Relator da PEC sobre escala 6x1 cita desafio de obter ganhos sem desordem
Deputado defende equilíbrio entre avanços para trabalhadores e impacto na economia no CNN Talks

O deputado federal Paulo Azi (União-BA), relator na Comissão de Constituição e Justiça (CCJ) da Câmara da proposta de emenda à Constituição (PEC) que trata do fim da escala 6x1, afirmou que o principal desafio do debate é conciliar avanços para os trabalhadores sem provocar impactos negativos na economia. A declaração foi feita durante participação no CNN Talks 2026, realizado nesta sexta-feira (20). Segundo o parlamentar, a discussão precisa ser conduzida com cautela, especialmente em um ano eleitoral.
“Tenho consciência que não podemos dar um passo maior que as próprias pernas. A pior coisa que pode acontecer é o tema ser discutido em ano eleitoral, de forma populista ou demagógica”, afirmou. De acordo com Azi, o relatório da PEC será estruturado com base em três pilares principais. O primeiro é o fortalecimento dos sindicatos, para que a definição das escalas de trabalho ocorra por meio de acordos coletivos entre empregados e empregadores.
O segundo ponto prevê a criação de um período de transição, de forma que eventuais mudanças não sejam implementadas de maneira imediata, permitindo a adaptação das empresas. Já o terceiro eixo envolve a análise dos impactos econômicos da medida, incluindo efeitos sobre o funcionamento das empresas, a geração de empregos e o custo de vida. O deputado também defendeu que, caso o governo avance com a proposta, será necessário oferecer contrapartidas ao setor produtivo. Entre as possibilidades citadas estão medidas como desoneração da folha de pagamentos ou concessão de incentivos fiscais.
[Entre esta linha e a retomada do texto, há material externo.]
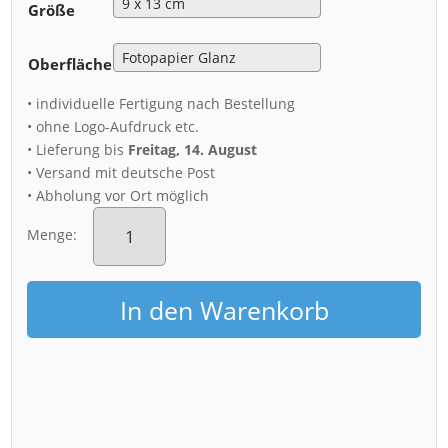
Größe
Oberfläche
• individuelle Fertigung nach Bestellung
• ohne Logo-Aufdruck etc.
• Lieferung bis
Freitag, 14. August
• Versand mit deutsche Post
• Abholung vor Ort möglich
Fotoabzug
(01154)
Menge:
Dresden
im
Herbst
In den Warenkorb
Menge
De acordo com o executivo, o aumento de custos também tende a desestimular investimentos. Ele destacou que o cenário atual, marcado por juros elevados e inflação em alta, já impõe dificuldades ao setor. “Com uma taxa de juros alta e inflação em avanço, investir em negócios custosos e endividamentos deixa de ser atrativo. O que queremos é que o Brasil reduza o seu déficit, que a Selic caia e que o trabalhador seja bem remunerado para uma melhora do poder de compra brasileiro”, disse.
CNN Talks
O primeiro CNN Talks de 2026 discute o futuro da jornada de trabalho no Brasil. Para trazer a percepção do setor produtivo e debater os reflexos de uma eventual redução na jornada de trabalho na economia brasileira. O evento trouxe nomes importantes do setor produtivo, entre eles: Paulo Skaf, presidente da Fiesp (Federação da Indústria do Estado de São Paulo); Luiz França, presidente da Abrainc (Associação Brasileira de Incorporadoras Imobiliárias) e Vander Giordano, conselheiro da Abrasce (Associação Brasileira de Shopping Centers).
Outro foco de discussão é a "Sustentabilidade Econômica e Modernização da Jornada". Os convidados debatem o trabalho da relatoria da CCJ para obter um relatório de consenso em que preveja a modernização da jornada com a sustentabilidade econômica dos setores produtivos; a pressão para que a votação da PEC ocorra em abril; as correlações entre carga horária, saúde do trabalhador e a sustentabilidade das empresas no longo prazo; e o contexto global do debate sobre jornada de trabalho.